Sono corsi diversi, con un monte orario differente (250/300 ore), presentati per la maggiorparte da enti che fanno formazione anche in altri settori professionali (ricostruzione unghie, acconciatore, mediatore interculturale, assistente familiare,lavoratori addetti alle attività di rimozione, bonifica, smaltimento dell’amianto…).

Ora vi riporto nuovamente quanto prevede la proposta di legge PL 268. Se non si possiedono i titoli di studio psico-pedagogici (diploma magistrale ecc..) riportati all’art.17, si dovrà possedere
l’attestato di qualifica professionale specifica rilasciato a seguito di frequenza a corsi di formazione professionale riconosciuti dalla Regione.
Nessuno dei suddetti corsi rilascia un attestato di qualifica professionale specifica di operatore di nido familiare.
Per tirare le somme…
Nascono una moltitudine di corsi per tagesmutter, con nomi, forme e monte ore differenti. Sono corsi di formazione autorizzati dalla Regione Lazio. Regione Lazio che però non ha ancora normato il settore. E nella proposta di legge, ferma da quasi due anni, non si parla di tagesmutter ma di nido familiare / operatore di nido familiare.
Ma perchè la Regione Lazio autorizza dei corsi di formazione professionale per tagesmutter senza averla regolamentata?
Possiamo fare solo delle ipotesi. Quando nel 2012 con il DGR 452 è stato istituito il “Repertorio regionale delle competenze e dei profili formativi” in un’ottica europeista, di uniformazione e riconoscimento appunto di competenze (formali e non formali) e profili formativi tra i diversi Stati Membri ma anche tra le differenti regioni italiane, è stato inserito anche il profilo professionale dell’operatore domiciliare all’infanzia (tagesmutter) .

La descrizione sintetica è la seguente:

L’operatore domiciliare all’infanzia (Tagesmutter) è in grado di svolgere le attività di assistenza quotidiana dei bambini e di accompagnarli nel loro sviluppo fisico psichico e intellettuale, garantendone la cura dei bisogni primari e degli ambienti di vita.

L’area professionale è quella dell’assistenza sociale, dell’assistenza sanitaria, dell’assistenza socio-sanitaria.

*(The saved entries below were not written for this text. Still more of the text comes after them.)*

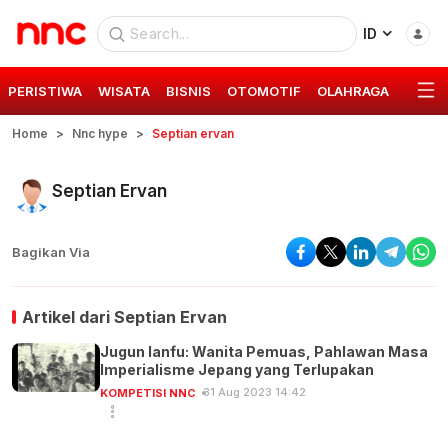
ID
PERISTIWA
WISATA
BISNIS
OTOMOTIF
OLAHRAGA
GAYA 
Home
Nnc hype
Septian ervan
Septian Ervan
Bagikan Via
Artikel dari
Septian Ervan
Jugun Ianfu: Wanita Pemuas, Pahlawan Masa
Imperialisme Jepang yang Terlupakan
31 Aug 2023 14:42
KOMPETISI NNC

Se andiamo inoltre a leggere i profili collegati-collegabili alla figura, cosa troviamo? Sistema classificatorio ISCO: 5131 lavoratori dei servizi di assistenza all’infanzia; Istat: 5.5.3.3 addetti alla sorveglianza di bambini e assimilati; EXCELSIOR: 30.04.03 Addetti all’animazione dei bambini e assimilati; Sistema di codifica professioni del Ministero del Lavoro: 553300 addetti alla sorveglianza di bambini ed assimilati, 553302 baby sitter, 553303 nurse, 553306 vigilatrice d’infanzia, 553307 vigilatrice di bambini; Repertorio delle professioni ISFOL: operatore per l’infanzia.

Le unità di competenza sono: cura dei bisogni primari del bambino, animazione ludico -educativa, adattamento domestico ambientale, assistenza primaria alla salute del bambino.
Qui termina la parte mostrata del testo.